Back to Life and Back to Reality but some Bonus Sprites on the Way! 19th October 2019




I never like going home after a holiday, "Back to life, back to reality" as the song goes, just doesn't fill me with glee at all. I'd much rather be birding! But, in keeping with most folk, I have to earn the pennies to be able to take the holidays that I love. Hence I always try to stretch out our trips by looking for birds to twitch on the way home. Over the years we've picked up some really good birds on the way home from holidays, our only Solitary Sandpiper was seen at Colyford in Devon, a Hoopoe at Carsethorn in Dumfries, two Pectoral Sandpipers at Shapwick Heath in Somerset, a Woodchat Shrike at Cheddar in Somerset and so on. We don't always get to see what we go looking for of course, we dipped a Hudsonian Whimbrel at Barrow-in-Furness mainly because the marshes there are so huge and we had no idea where to look and we abandoned a search for a Rock Thrush near Abergavenny in Wales because of torrential rain although we did get to see that bird a week later.
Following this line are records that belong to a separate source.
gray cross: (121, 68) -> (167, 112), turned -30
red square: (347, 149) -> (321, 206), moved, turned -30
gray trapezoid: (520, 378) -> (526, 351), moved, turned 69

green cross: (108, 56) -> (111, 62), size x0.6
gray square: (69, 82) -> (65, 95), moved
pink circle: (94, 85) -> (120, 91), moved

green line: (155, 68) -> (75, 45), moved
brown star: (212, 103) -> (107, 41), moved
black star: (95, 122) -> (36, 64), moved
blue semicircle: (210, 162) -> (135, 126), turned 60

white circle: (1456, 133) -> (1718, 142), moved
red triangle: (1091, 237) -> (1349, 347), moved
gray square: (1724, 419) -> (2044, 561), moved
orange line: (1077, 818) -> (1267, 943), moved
Rock Thrush, Pwll Du, Wales, 28/10/2019
We stopped for an overpriced and distinctly average breakfast at an "industrial" style cafe on a trading estate near Redruth and checked the bird news. There was nothing interesting or new for the year that would be worth detouring for so after our food we headed for our traditional stop at Darts Farm near Exeter. Darts Farm is a retail extravaganza where I did lots of work once and the farm shop there serves excellent coffee and cakes. It was too early to indulge too much though so I chatted away to Gareth in the RSPB shop about birdy stuff and the recent badge releases. Mrs Caley suggested we drop into Slimbridge for a couple of hours on the way home which seemed a reasonable idea. However, just as we were about to get in the car, I received notification that a Pallas's Warbler had been seen at a place called Sand Point on the Somerset coast. Even better was that there were also a couple of Yellow-browed Warblers present there as well. We didn't need either species for our year list since we'd already seen a Pallas's Warbler in County Durham in February and Yellow-browed's in Cornwall during the preceding week but, hey, who doesn't love those little sprites?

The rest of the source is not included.